Supplied entries:
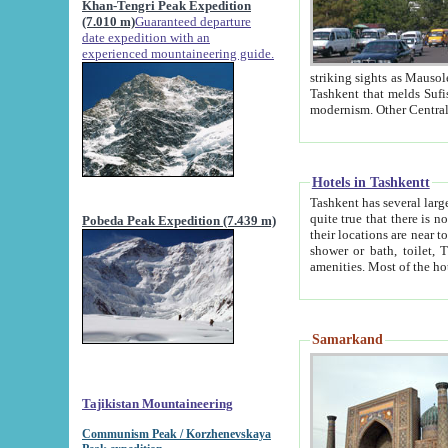
Khan-Tengri Peak Expedition
(7.010 m)
Guaranteed departure
date expedition with an
experienced mountaineering guide.
striking sights as Mausoleum of Sheikh Zaynudin Bob
Tashkent that melds Sufism, Marxism and Capitalism, the East, West and Russia, as well as tradition and
Hotels in Tashkentt
Tashkent has several large luxury hot
quite true that there is no clear downtown area in Tashkent. The
Pobeda Peak Expedition (7.439 m)
their locations are near to downtown and airport, which is also located within the city line. All hotels have
shower or bath, toilet, TV set and telephone 
Samarkand
Tajikistan Mountaineering
Communism Peak / Korzhenevskaya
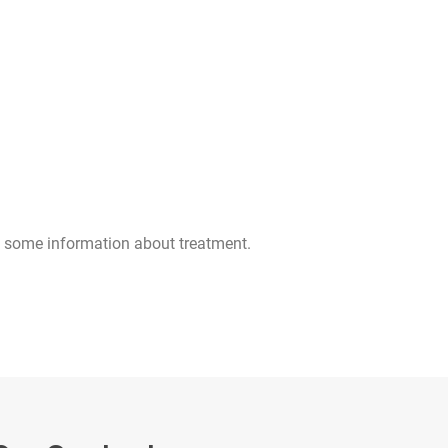
 some information about treatment.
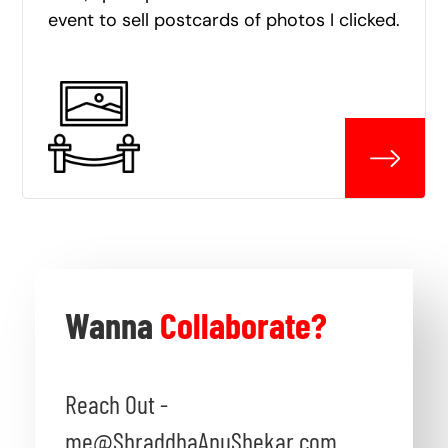
event to sell postcards of photos I clicked.
Wanna
Collaborate?
Reach Out -
me@ShraddhaAnuShekar.com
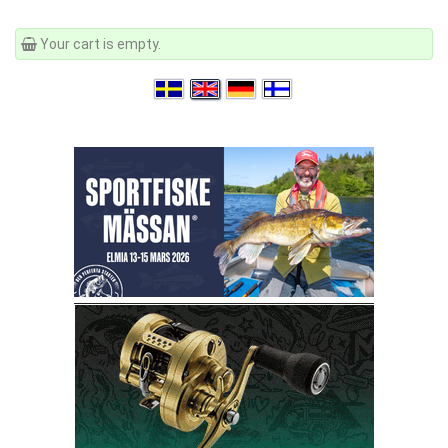
Your cart is empty.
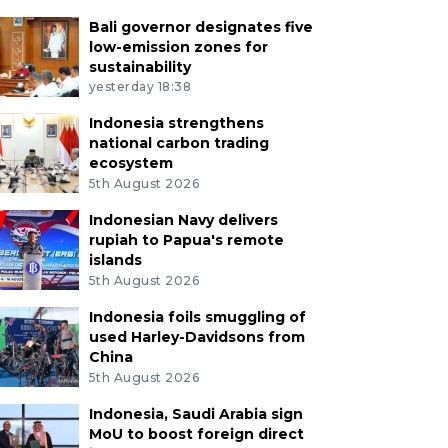
Bali governor designates five
low-emission zones for
sustainability
yesterday 18:38
Indonesia strengthens
national carbon trading
ecosystem
5th August 2026
Indonesian Navy delivers
rupiah to Papua's remote
islands
5th August 2026
Indonesia foils smuggling of
used Harley-Davidsons from
China
5th August 2026
Indonesia, Saudi Arabia sign
MoU to boost foreign direct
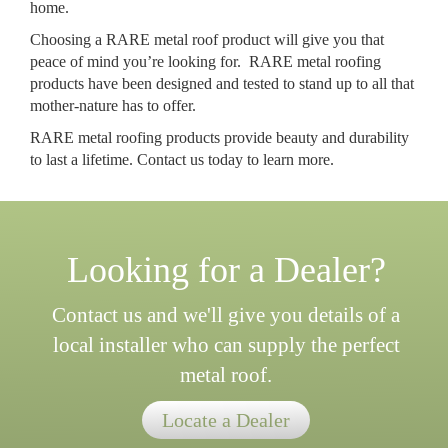
home.
Choosing a RARE metal roof product will give you that
peace of mind you’re looking for. RARE metal roofing
products have been designed and tested to stand up to all that
mother-nature has to offer.
RARE metal roofing products provide beauty and durability
to last a lifetime. Contact us today to learn more.
Looking for a Dealer?
Contact us and we'll give you details of a
local installer who can supply the perfect
metal roof.
Locate a Dealer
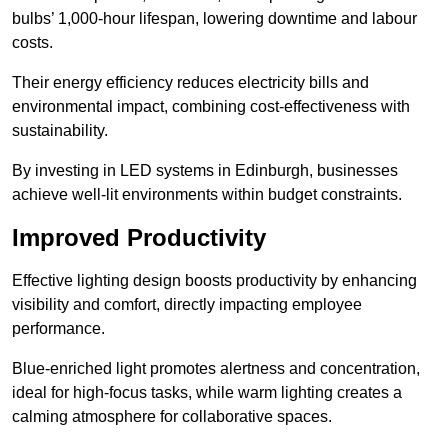
bulbs’ 1,000-hour lifespan, lowering downtime and labour
costs.
Their energy efficiency reduces electricity bills and
environmental impact, combining cost-effectiveness with
sustainability.
By investing in LED systems in Edinburgh, businesses
achieve well-lit environments within budget constraints.
Improved Productivity
Effective lighting design boosts productivity by enhancing
visibility and comfort, directly impacting employee
performance.
Blue-enriched light promotes alertness and concentration,
ideal for high-focus tasks, while warm lighting creates a
calming atmosphere for collaborative spaces.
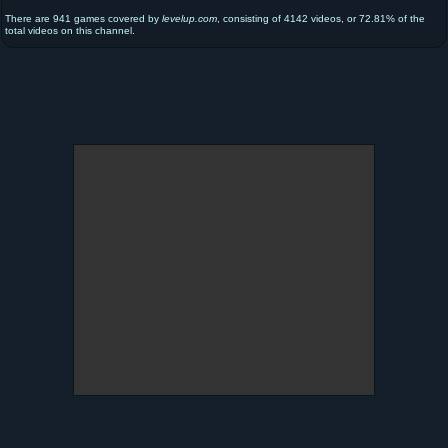
There are 941 games covered by
levelup.com
, consisting of 4142 videos, or 72.81% of the
total videos on this channel.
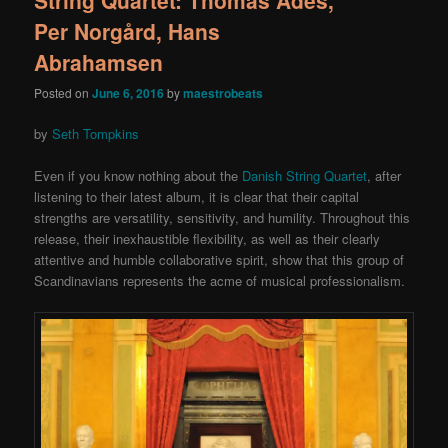
Per Norgård, Hans
Abrahamsen
Posted on
June 6, 2016
by
maestrobeats
by
Seth Tompkins
Even if you know nothing about the
Danish String Quartet
, after
listening to their latest album, it is clear that their capital
strengths are versatility, sensitivity, and humility. Throughout this
release, their inexhaustible flexibility, as well as their clearly
attentive and humble collaborative spirit, show that this group of
Scandinavians represents the acme of musical professionalism.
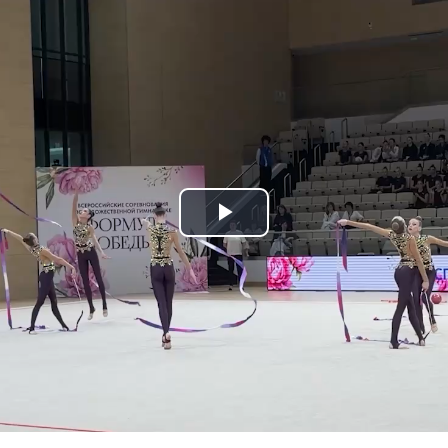
Play
Video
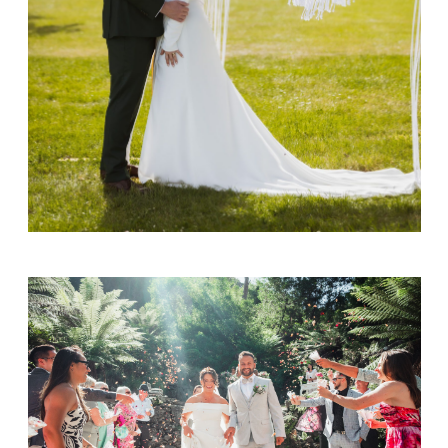
Cristian & Alicia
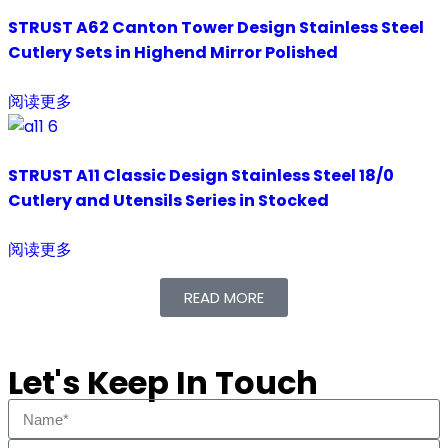
STRUST A62 Canton Tower Design Stainless Steel
Cutlery Sets in Highend Mirror Polished
阅读更多
STRUST A11 Classic Design Stainless Steel 18/0
Cutlery and Utensils Series in Stocked
阅读更多
READ MORE
Let's Keep In Touch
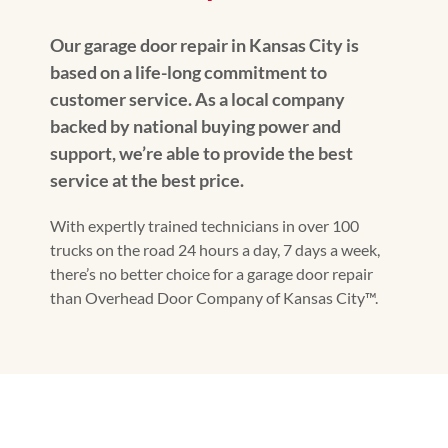
Our garage door repair in Kansas City is
based on a life-long commitment to
customer service. As a local company
backed by national buying power and
support, we’re able to provide the best
service at the best price.
With expertly trained technicians in over 100
trucks on the road 24 hours a day, 7 days a week,
there’s no better choice for a garage door repair
than Overhead Door Company of Kansas City™.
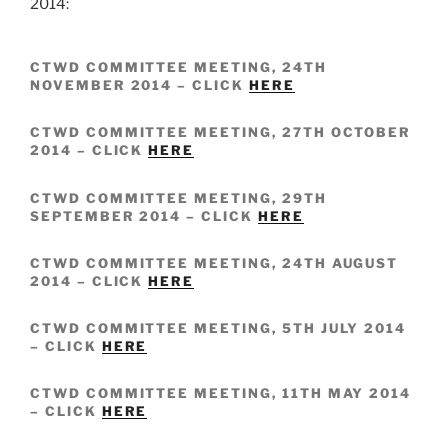
2014:
CTWD COMMITTEE MEETING, 24TH
NOVEMBER 2014 – CLICK
HERE
CTWD COMMITTEE MEETING, 27TH OCTOBER
2014 – CLICK
HERE
CTWD COMMITTEE MEETING, 29TH
SEPTEMBER 2014 – CLICK
HERE
CTWD COMMITTEE MEETING, 24TH AUGUST
2014 – CLICK
HERE
CTWD COMMITTEE MEETING, 5TH JULY 2014
– CLICK
HERE
CTWD COMMITTEE MEETING, 11TH MAY 2014
– CLICK
HERE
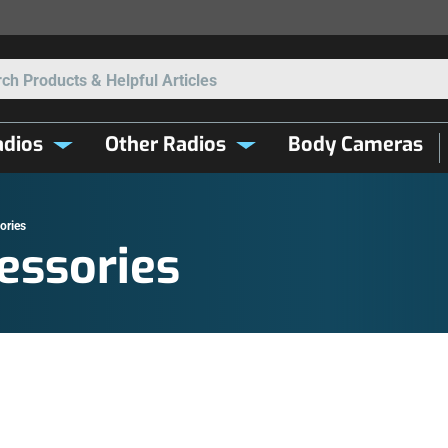
Search
dios
Other Radios
Body Cameras
ories
essories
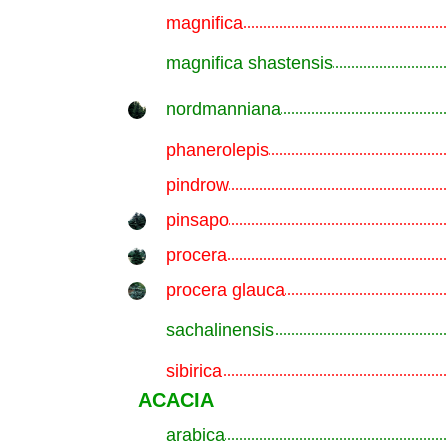
magnifica
.............................................................
magnifica shastensis
.............................................................
nordmanniana
.............................................................
phanerolepis
.............................................................
pindrow
.............................................................
pinsapo
.............................................................
procera
.............................................................
procera glauca
.............................................................
sachalinensis
.............................................................
sibirica
.............................................................
ACACIA
arabica
.............................................................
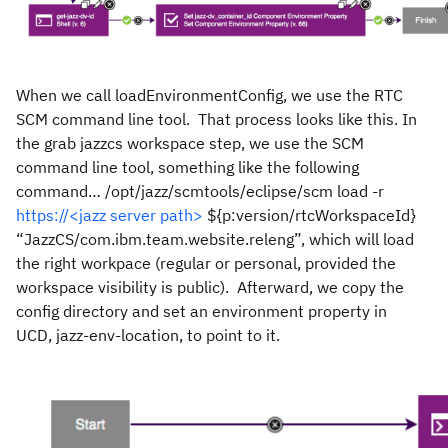
When we call loadEnvironmentConfig, we use the RTC
SCM command line tool. That process looks like this. In
the grab jazzcs workspace step, we use the SCM
command line tool, something like the following
command… /opt/jazz/scmtools/eclipse/scm load -r
https://<jazz server path>
${p:version/rtcWorkspaceId}
“JazzCS/com.ibm.team.website.releng”, which will load
the right workpace (regular or personal, provided the
workspace visibility is public). Afterward, we copy the
config directory and set an environment property in
UCD, jazz-env-location, to point to it.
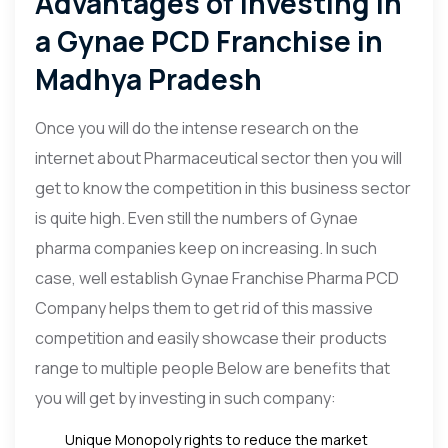
Advantages of Investing in
a Gynae PCD Franchise in
Madhya Pradesh
Once you will do the intense research on the
internet about Pharmaceutical sector then you will
get to know the competition in this business sector
is quite high. Even still the numbers of Gynae
pharma companies keep on increasing. In such
case, well establish Gynae Franchise Pharma PCD
Company helps them to get rid of this massive
competition and easily showcase their products
range to multiple people Below are benefits that
you will get by investing in such company:
Unique Monopoly rights to reduce the market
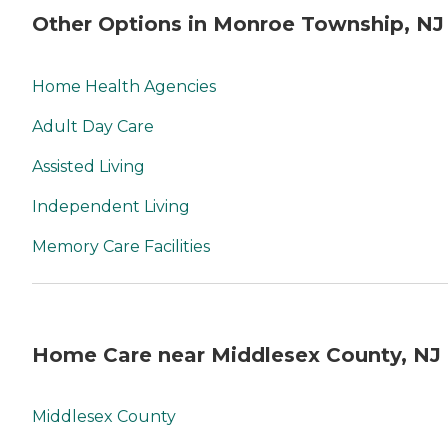
Other Options in Monroe Township, NJ
Home Health Agencies
Adult Day Care
Assisted Living
Independent Living
Memory Care Facilities
Home Care near Middlesex County, NJ
Middlesex County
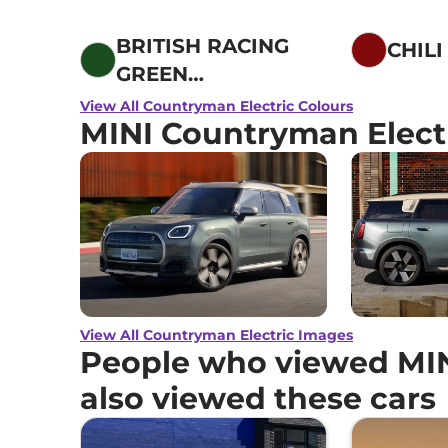
BRITISH RACING
CHILI
GREEN
METALLIC
View All Countryman Electric Colours
MINI Countryman Elect
View All Countryman Electric Images
People who viewed MIN
also viewed these cars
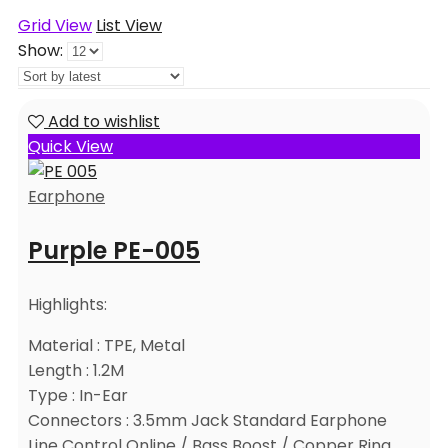
Grid View
List View
Show:
Add to wishlist
Quick View
Earphone
Purple PE-005
Highlights:
Material : TPE, Metal
Length : 1.2M
Type : In-Ear
Connectors : 3.5mm Jack Standard Earphone
Line Control Online / Bass Boost / Copper Ring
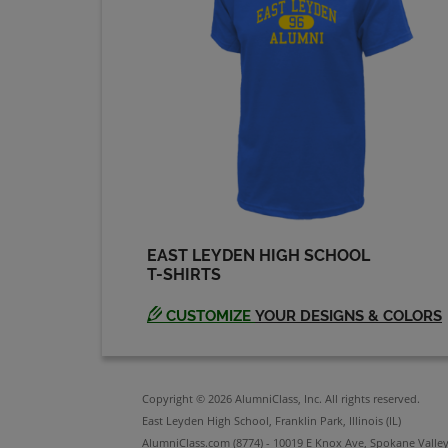
Send a Message
Penny Rich '64
Send a Message
Rick Zbikowski '64
Send a Message
EAST LEYDEN HIGH SCHOOL
T-SHIRTS
Ron Derenzis '64
Send a Message
CUSTOMIZE
YOUR DESIGNS & COLORS
Sandra Johnson '64
Send a Message
Copyright © 2026 AlumniClass, Inc. All rights reserved.
East Leyden High School, Franklin Park, Illinois (IL)
AlumniClass.com (8774) - 10019 E Knox Ave, Spokane Valle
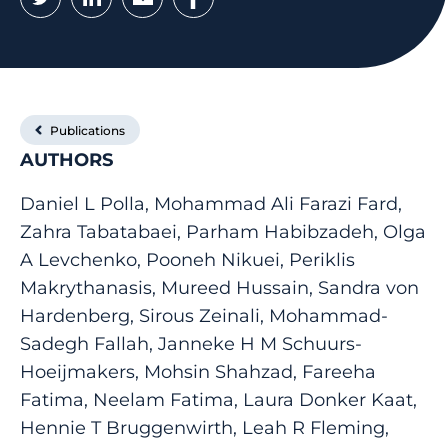
Publications
AUTHORS
Daniel L Polla, Mohammad Ali Farazi Fard,
Zahra Tabatabaei, Parham Habibzadeh, Olga
A Levchenko, Pooneh Nikuei, Periklis
Makrythanasis, Mureed Hussain, Sandra von
Hardenberg, Sirous Zeinali, Mohammad-
Sadegh Fallah, Janneke H M Schuurs-
Hoeijmakers, Mohsin Shahzad, Fareeha
Fatima, Neelam Fatima, Laura Donker Kaat,
Hennie T Bruggenwirth, Leah R Fleming,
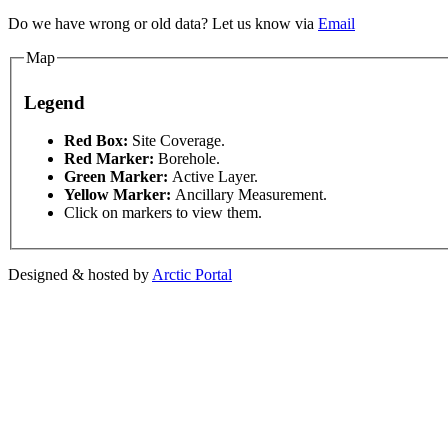
Do we have wrong or old data? Let us know via
Email
Map
Legend
This page can't l
Red Box:
Site Coverage.
Red Marker:
Borehole.
pment purposes only
For development purposes only
F
Green Marker:
Active Layer.
Do you own this web
Yellow Marker:
Ancillary Measurement.
Click on markers to view them.
Designed & hosted by
Arctic Portal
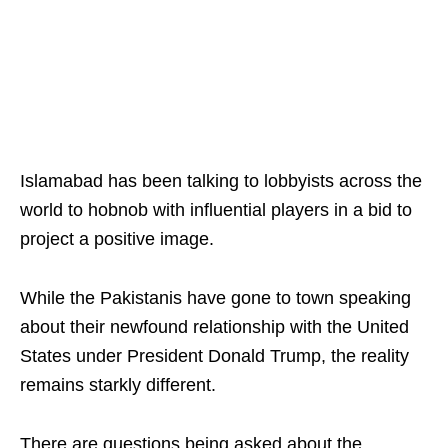
Islamabad has been talking to lobbyists across the
world to hobnob with influential players in a bid to
project a positive image.
While the Pakistanis have gone to town speaking
about their newfound relationship with the United
States under President Donald Trump, the reality
remains starkly different.
There are questions being asked about the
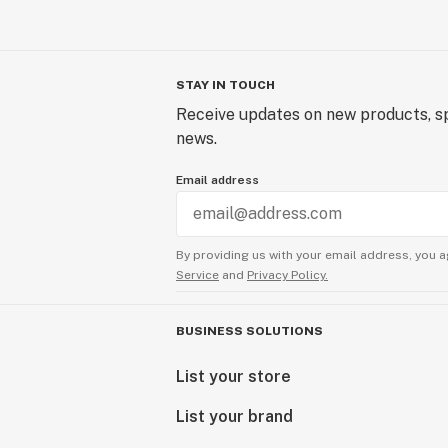
STAY IN TOUCH
Receive updates on new products, sp
news.
Email address
By providing us with your email address, you a
Service
and
Privacy Policy.
BUSINESS SOLUTIONS
List your store
List your brand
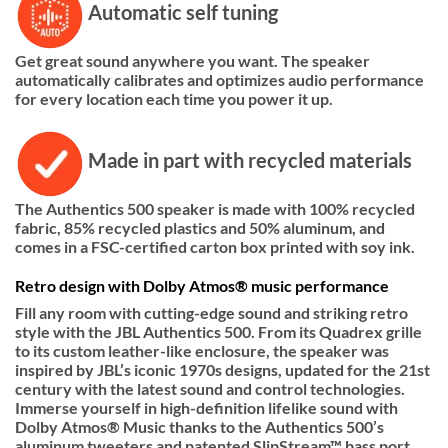
Automatic self tuning
Get great sound anywhere you want. The speaker
automatically calibrates and optimizes audio performance
for every location each time you power it up.
Made in part with recycled materials
The Authentics 500 speaker is made with 100% recycled
fabric, 85% recycled plastics and 50% aluminum, and
comes in a FSC-certified carton box printed with soy ink.
Retro design with Dolby Atmos® music performance
Fill any room with cutting-edge sound and striking retro
style with the JBL Authentics 500. From its Quadrex grille
to its custom leather-like enclosure, the speaker was
inspired by JBL’s iconic 1970s designs, updated for the 21st
century with the latest sound and control technologies.
Immerse yourself in high-definition lifelike sound with
Dolby Atmos® Music thanks to the Authentics 500’s
aluminum tweeters and patented SlipStream™ bass port.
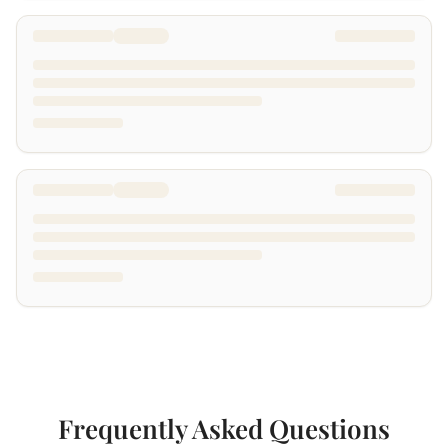
Frequently Asked Questions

Work request: Lines in the material above that include the string "Dealer" should be listed.

Result:
Looking for a Dealer?
Locate a Dealer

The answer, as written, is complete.